Selon l’article 700 du code de procédure civile, le juge condamne la partie tenue aux dépens ou qui perd son procès à payer à l’autre partie la somme qu’il détermine au titre des frais exposés et non compris dans les dépens. Le juge tient compte de l’équité ou de la situation économique de la partie condamnée. Il peut, même d’office, pour des raisons tirées des mêmes considérations, dire qu’il n’y a pas lieu à condamnation.
L’équité commande de faire application des dispositions de l’article 700 du code de procédure civile.

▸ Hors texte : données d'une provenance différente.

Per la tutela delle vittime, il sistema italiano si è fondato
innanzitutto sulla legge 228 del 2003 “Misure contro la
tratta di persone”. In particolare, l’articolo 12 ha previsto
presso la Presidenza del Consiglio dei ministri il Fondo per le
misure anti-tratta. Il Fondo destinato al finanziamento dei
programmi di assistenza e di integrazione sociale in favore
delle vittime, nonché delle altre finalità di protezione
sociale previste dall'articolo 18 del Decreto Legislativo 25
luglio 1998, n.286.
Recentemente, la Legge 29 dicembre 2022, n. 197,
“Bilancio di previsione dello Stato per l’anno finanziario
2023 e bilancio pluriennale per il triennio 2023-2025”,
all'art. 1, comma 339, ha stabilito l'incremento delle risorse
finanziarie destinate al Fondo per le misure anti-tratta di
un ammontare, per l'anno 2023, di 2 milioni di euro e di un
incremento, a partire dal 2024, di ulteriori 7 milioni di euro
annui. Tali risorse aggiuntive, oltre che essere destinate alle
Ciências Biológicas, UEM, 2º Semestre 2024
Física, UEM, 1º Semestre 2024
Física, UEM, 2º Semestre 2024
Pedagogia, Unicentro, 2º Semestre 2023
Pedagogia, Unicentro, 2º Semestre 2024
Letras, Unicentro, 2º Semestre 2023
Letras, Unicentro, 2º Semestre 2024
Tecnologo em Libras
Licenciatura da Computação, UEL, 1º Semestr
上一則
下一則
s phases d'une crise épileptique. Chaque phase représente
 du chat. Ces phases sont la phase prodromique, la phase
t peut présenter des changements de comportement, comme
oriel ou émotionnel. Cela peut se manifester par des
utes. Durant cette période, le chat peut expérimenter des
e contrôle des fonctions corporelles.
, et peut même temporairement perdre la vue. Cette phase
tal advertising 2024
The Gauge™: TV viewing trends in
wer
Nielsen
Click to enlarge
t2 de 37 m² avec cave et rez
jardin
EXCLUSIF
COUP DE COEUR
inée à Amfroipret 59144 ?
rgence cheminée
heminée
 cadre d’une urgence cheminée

Sur l’exécution provisoire
Il y a lieu de rappeler l’exécution provisoire de plein droit de cette décision, conformément au décret n°32019-1333 du 11 décembre 2019 réformant la procédure civile.
PAR CES MOTIFS
Le juge des contentieux de la protection, statuant par jugement réputé contradictoire, en premier ressort et mis à disposition au greffe ;
DÉCLARE recevable l’action de la SA DIAC ;
PRONONCE la résiliation du contrat de prêt à la date du présent jugement ;
PRONONCE la déchéance du droit aux intérêts de la SA DIAC à compter du 25 mars 2024 ;
CONDAMNE Mme [Z] [S] [N] à payer à la SA DIAC, la somme arrêtée au 15 décembre 2023 de 17 511,44 € au titre du contrat de prêt du 25 mars 2024, avec intérêts au taux légal sans majoration à compter de la signification de la présente décision,
CONDAMNE Mme [Z] [S] [N] à payer à la SA DIAC la somme de 400,00 euros, sans intérêt, en application de l’article 700 du code de procédure civile,
CONDAMNE Mme [Z] [S] [N] aux entiers dépens de l’instance ;
REJETTE pour le surplus les demandes des parties ;
RAPPELLE que l’exécution provisoire est de droit ;
AINSI JUGÉ ET PRONONCÉ PAR MISE À DISPOSITION AU GREFFE DE LA JURIDICTION LE 28 MAI 2026, LES PARTIES EN AYANT ÉTÉ AVISÉES CONFORMÉMENT AU DEUXIEME ALINEA DE L’ARTICLE 450 DU CODE DE PROCÉDURE CIVILE.